EXERCISE OBJECTIVE: All that is wanted is the exact text of the lines below from the one with "Ziyaretçiler: Hesaplaşma" through the one with "er on your visualforce", inclusive, minus any pictures.

GIVEN ENTRIES:
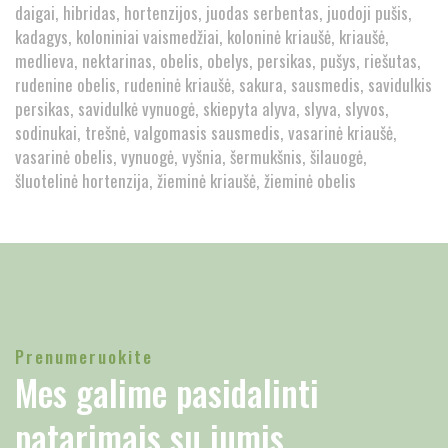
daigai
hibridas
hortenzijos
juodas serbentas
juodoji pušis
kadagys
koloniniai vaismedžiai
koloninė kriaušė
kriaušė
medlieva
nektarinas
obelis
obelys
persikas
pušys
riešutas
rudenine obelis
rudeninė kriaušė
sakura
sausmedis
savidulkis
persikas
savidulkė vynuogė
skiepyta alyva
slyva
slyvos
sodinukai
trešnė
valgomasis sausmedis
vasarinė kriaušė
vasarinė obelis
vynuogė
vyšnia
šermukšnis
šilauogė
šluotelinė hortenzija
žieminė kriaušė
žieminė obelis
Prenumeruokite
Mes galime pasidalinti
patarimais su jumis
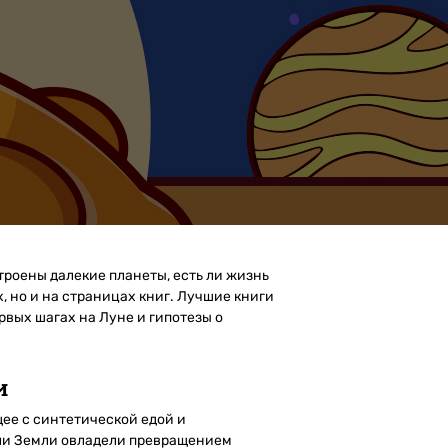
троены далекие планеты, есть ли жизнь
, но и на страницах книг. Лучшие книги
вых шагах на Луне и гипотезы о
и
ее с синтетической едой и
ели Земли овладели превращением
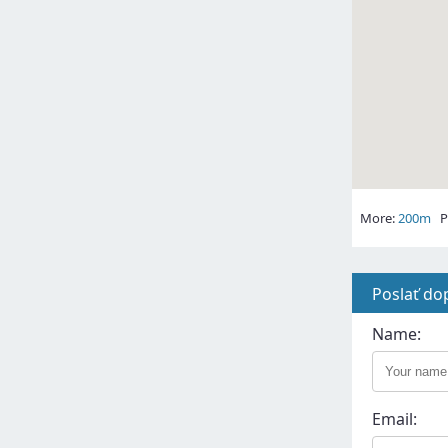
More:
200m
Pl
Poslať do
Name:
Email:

--

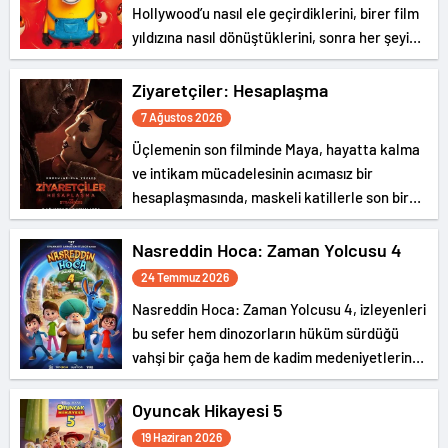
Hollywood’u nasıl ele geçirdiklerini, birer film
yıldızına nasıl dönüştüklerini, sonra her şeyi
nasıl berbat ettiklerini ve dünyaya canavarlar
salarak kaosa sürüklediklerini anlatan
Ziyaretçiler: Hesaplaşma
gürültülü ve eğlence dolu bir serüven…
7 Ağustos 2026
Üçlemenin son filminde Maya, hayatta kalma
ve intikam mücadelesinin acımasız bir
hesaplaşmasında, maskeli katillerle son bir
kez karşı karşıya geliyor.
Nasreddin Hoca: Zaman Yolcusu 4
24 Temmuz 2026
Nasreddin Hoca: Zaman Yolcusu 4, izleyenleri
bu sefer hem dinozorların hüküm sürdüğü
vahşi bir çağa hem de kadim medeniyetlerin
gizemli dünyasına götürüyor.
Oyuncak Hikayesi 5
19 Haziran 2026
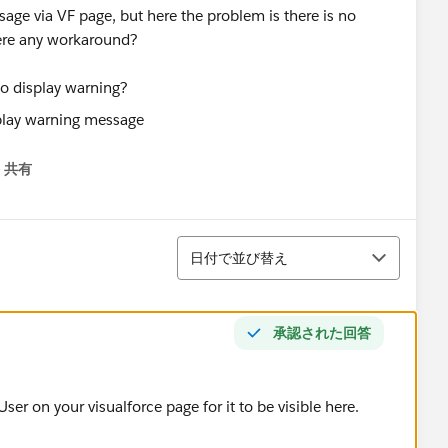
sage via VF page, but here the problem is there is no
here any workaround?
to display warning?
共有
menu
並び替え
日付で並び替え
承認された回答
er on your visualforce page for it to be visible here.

* * *

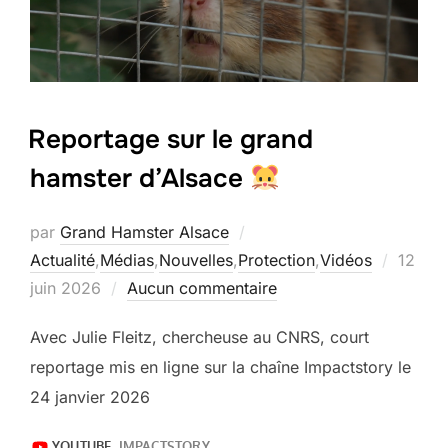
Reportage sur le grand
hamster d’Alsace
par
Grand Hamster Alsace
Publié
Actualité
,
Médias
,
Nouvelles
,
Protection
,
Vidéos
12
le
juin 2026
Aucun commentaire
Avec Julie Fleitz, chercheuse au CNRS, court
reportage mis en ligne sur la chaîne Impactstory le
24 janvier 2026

COMPLETED TASK:
Ziyaretçiler: Hesaplaşma
gürültülü ve eğlence dolu bir serüven…
7 Ağustos 2026
Üçlemenin son filminde Maya, hayatta kalma
ve intikam mücadelesinin acımasız bir
hesaplaşmasında, maskeli katillerle son bir
kez karşı karşıya geliyor.
Nasreddin Hoca: Zaman Yolcusu 4
24 Temmuz 2026
Nasreddin Hoca: Zaman Yolcusu 4, izleyenleri
bu sefer hem dinozorların hüküm sürdüğü
vahşi bir çağa hem de kadim medeniyetlerin
gizemli dünyasına götürüyor.
Oyuncak Hikayesi 5
19 Haziran 2026
sage via VF page, but here the problem is there is no
here any workaround?
to display warning?
共有
menu
並び替え
日付で並び替え
承認された回答
er on your visualforce page for it to be visible here.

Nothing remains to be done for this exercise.